Jessee has been studying doctors' offices for over 30 years now, and according to him, physicians typically allow 15 minutes or less for each patient on their schedule.

"For a primary care physician, for example, a family doctor, a pediatrician, a general internist, they may see somewhere in the ballpark of 20 to 30 patients a day," he says. "But if they're seeing mostly minor illnesses, it may go up to 40 or 50 patients a day."

Dr. Cyrus Peikari, an internist in Dallas, figured out his own solution to the time crunch. He pays his patients $50 when he runs late.

Peikari said, "A lot of people say, 'My time is valuable.' And physicians will charge no-show fees, for example, for $50. But, I think, to be truly just and fair, you have to go both ways."

Peikari says before he established his own practice, he was forced to see as many as 50 patients in a seven-hour day.

Peikari: "That's very much the treadmill of factory medicine, where you're running, running, running all day, just trying to keep up, to see more and more and more patients."

So he opted for a change. At his medical practice, he now sees only 10 to 12 patients a day.

Patients say they appreciate Peikari's effort.

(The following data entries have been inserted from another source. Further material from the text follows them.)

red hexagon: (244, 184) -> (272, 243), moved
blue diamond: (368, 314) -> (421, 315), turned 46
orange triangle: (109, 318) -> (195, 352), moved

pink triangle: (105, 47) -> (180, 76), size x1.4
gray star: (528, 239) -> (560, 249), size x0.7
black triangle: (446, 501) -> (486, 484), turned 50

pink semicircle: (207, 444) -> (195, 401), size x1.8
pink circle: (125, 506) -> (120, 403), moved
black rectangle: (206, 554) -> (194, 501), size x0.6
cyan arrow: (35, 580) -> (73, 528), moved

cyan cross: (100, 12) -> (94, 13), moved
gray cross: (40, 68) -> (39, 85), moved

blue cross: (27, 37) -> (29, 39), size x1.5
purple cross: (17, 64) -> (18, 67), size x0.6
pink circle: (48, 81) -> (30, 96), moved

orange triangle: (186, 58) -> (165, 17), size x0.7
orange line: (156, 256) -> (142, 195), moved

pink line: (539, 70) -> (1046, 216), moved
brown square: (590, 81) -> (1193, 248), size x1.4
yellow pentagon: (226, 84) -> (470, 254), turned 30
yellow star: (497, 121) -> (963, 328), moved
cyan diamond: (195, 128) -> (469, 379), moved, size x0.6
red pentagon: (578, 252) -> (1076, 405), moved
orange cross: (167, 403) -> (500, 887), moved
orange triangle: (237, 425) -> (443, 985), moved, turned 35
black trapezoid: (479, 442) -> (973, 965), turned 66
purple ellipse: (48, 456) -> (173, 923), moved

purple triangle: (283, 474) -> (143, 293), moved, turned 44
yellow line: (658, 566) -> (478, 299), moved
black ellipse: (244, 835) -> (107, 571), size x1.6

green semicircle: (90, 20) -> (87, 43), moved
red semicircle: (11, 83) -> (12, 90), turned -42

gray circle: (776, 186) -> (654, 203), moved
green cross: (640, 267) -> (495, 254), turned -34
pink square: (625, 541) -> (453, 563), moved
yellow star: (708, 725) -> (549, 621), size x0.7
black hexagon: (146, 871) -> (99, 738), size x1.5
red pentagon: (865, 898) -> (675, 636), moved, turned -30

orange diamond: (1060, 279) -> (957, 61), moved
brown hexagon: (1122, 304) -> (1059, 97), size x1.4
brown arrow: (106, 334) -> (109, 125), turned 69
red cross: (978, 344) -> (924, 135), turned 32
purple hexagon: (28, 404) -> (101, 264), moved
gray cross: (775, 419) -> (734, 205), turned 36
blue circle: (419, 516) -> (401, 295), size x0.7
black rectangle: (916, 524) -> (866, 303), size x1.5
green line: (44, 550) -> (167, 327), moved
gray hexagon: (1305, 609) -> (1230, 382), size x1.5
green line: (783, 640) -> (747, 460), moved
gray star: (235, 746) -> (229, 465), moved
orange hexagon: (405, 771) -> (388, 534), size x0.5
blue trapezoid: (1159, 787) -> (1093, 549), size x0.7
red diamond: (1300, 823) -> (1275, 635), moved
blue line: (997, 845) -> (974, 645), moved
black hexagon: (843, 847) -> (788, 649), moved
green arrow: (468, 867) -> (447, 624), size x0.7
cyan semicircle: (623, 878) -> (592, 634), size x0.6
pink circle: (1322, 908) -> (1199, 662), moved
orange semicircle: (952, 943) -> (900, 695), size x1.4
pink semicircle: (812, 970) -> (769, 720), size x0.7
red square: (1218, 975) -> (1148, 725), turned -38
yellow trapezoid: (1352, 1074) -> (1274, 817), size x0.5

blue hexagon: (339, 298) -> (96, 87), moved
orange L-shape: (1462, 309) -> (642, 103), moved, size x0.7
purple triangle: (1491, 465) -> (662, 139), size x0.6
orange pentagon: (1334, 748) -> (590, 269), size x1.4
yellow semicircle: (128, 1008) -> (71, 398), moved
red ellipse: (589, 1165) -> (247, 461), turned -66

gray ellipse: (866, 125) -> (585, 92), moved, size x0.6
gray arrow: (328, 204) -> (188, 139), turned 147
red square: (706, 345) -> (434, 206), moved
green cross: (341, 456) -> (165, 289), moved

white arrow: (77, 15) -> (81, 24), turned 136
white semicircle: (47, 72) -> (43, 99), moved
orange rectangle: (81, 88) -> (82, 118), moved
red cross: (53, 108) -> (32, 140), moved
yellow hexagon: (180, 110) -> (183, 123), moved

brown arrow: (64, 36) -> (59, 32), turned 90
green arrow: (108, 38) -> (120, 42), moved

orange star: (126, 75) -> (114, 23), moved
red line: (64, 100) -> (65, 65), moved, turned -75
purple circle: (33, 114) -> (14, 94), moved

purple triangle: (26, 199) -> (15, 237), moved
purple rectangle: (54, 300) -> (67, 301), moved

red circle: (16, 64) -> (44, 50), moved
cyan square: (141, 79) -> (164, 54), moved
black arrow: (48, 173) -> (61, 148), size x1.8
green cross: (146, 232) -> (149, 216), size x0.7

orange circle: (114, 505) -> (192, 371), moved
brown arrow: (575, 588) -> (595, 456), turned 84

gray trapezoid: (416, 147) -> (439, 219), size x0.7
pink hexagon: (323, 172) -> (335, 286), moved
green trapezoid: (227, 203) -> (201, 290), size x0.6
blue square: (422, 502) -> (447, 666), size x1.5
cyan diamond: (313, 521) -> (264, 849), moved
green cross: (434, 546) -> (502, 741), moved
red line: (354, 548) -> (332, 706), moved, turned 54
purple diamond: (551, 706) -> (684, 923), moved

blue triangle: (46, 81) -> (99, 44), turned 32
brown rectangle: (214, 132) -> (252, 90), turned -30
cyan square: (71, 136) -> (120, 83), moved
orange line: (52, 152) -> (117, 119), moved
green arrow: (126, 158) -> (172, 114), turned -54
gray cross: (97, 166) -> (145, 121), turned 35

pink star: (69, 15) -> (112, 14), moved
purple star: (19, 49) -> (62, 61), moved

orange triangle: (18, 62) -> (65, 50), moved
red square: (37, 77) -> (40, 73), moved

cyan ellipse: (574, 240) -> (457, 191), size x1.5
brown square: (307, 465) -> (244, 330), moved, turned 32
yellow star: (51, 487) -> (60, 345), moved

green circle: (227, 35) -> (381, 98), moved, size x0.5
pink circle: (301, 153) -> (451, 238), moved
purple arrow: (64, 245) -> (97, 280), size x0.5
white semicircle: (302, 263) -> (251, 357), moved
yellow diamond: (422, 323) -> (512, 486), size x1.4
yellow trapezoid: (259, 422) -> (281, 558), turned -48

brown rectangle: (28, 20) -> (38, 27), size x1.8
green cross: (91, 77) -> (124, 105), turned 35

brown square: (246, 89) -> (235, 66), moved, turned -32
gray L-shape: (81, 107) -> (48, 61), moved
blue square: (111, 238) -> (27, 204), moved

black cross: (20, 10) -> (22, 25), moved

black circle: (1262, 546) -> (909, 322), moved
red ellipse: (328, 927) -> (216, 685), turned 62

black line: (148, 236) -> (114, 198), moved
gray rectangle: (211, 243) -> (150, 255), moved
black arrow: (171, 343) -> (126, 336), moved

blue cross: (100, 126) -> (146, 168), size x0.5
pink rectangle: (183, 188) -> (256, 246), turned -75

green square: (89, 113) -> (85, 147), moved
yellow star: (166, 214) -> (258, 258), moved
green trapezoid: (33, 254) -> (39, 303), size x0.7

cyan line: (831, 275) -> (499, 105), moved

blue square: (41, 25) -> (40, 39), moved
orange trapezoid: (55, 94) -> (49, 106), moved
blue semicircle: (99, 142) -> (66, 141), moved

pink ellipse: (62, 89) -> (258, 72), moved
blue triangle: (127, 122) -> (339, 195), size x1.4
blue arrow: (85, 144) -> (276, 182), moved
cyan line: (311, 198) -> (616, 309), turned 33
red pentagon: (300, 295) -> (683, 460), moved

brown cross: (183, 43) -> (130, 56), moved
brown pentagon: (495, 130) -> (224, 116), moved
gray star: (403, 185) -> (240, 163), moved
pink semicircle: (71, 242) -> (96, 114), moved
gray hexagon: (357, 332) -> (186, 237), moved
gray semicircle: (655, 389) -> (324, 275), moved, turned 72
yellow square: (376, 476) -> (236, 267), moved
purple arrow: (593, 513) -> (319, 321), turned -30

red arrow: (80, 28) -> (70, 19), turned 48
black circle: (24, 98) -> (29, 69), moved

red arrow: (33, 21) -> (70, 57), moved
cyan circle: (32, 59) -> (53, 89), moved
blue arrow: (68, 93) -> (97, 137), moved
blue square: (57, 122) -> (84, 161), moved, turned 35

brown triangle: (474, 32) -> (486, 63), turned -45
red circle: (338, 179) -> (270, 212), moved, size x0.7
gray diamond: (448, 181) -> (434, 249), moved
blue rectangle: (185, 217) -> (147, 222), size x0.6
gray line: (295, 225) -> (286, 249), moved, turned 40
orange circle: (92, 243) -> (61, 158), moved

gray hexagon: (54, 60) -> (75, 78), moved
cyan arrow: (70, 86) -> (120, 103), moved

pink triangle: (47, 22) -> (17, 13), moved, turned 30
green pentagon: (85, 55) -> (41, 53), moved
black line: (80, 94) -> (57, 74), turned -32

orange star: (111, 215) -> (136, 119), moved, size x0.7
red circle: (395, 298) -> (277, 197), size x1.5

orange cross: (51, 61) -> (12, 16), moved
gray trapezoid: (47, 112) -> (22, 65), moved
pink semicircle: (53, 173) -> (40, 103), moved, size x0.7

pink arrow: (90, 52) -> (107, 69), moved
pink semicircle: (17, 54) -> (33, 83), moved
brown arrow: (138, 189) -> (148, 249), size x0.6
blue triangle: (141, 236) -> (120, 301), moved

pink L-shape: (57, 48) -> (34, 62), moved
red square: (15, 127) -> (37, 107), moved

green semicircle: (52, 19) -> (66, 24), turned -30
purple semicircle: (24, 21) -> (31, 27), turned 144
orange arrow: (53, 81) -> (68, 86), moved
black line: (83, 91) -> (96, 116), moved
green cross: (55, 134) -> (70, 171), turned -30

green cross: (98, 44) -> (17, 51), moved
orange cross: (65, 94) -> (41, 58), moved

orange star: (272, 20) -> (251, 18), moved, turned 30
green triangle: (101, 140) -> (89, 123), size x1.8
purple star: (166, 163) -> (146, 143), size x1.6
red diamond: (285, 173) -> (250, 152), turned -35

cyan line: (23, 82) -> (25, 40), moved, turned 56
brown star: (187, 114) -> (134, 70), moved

So is he usually punctual?

Gregory Louis-Charles, Peikari's patient, said, "He's always on time."

As for Cherie Kerr, her best piece of advice is to talk to schedulers about how the office runs, and choose wisely.

Kerr said, "I think you should go shopping for a doctor just like you shop for shoes. You want to get the right fit. You want to find somebody that's going to take good care of you, you can talk to easily, and who is going to honor and respect your time as much as you do theirs."